ASSIGNMENT
Since only the written part is wanted, repeat the records exactly and omit the pictures.
** INPUT MATERIAL follows **
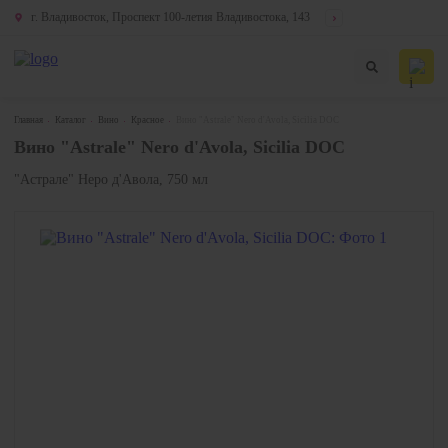
г. Владивосток, Проспект 100-летия Владивостока, 143
Главная
Каталог
Вино
Красное
Вино "Astrale" Nero d'Avola, Sicilia DOC
Вино "Astrale" Nero d'Avola, Sicilia DOC
"Астрале" Неро д'Авола, 750 мл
** End of INPUT MATERIAL **
WORKED SOLUTION
г. Владивосток, Проспект 100-летия Владивостока, 143
Главная
Каталог
Вино
Красное
Вино "Astrale" Nero d'Avola, Sicilia DOC
Вино "Astrale" Nero d'Avola, Sicilia DOC
"Астрале" Неро д'Авола, 750 мл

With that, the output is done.